##### Dataset excerpts #####

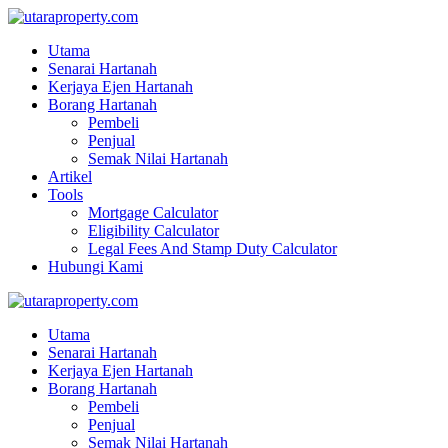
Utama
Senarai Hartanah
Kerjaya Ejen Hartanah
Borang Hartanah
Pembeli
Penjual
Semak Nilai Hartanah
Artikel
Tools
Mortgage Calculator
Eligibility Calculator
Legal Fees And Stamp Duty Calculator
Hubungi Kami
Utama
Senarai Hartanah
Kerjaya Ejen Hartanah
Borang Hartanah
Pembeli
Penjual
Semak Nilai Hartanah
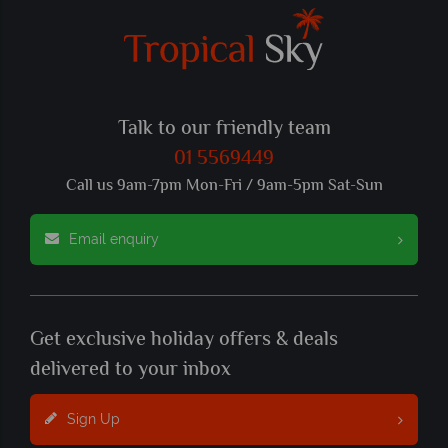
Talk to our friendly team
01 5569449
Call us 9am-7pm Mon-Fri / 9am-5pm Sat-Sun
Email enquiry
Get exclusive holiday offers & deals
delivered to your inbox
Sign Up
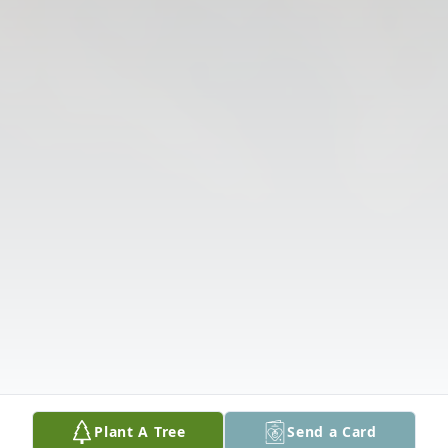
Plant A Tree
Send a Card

#####
##### Dataset excerpts #####

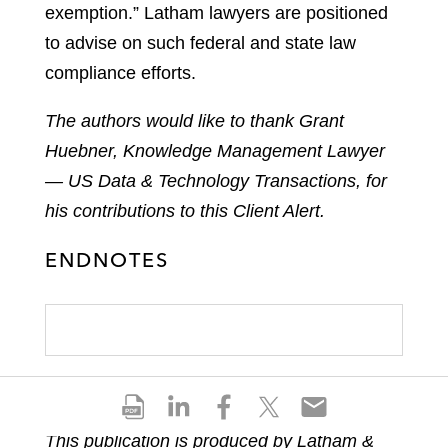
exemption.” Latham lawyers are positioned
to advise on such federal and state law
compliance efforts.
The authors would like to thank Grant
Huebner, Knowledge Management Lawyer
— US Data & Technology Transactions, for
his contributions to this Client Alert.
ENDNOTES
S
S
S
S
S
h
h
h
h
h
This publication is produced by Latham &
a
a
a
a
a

#####
##### Dataset excerpts #####

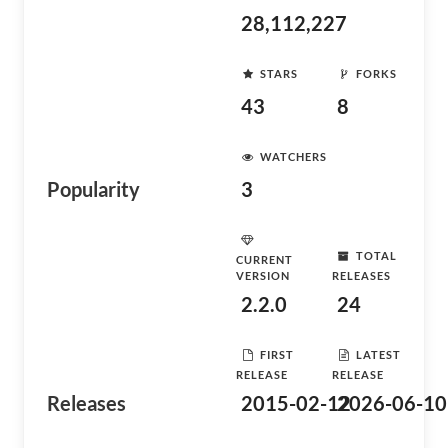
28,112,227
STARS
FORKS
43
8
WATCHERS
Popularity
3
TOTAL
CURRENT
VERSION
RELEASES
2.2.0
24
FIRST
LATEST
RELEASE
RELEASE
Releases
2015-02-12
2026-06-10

#####

_Work required_
Please show each line in the records above that contains "Latham".

_Result of this exercise_
exemption.” Latham lawyers are positioned
This publication is produced by Latham &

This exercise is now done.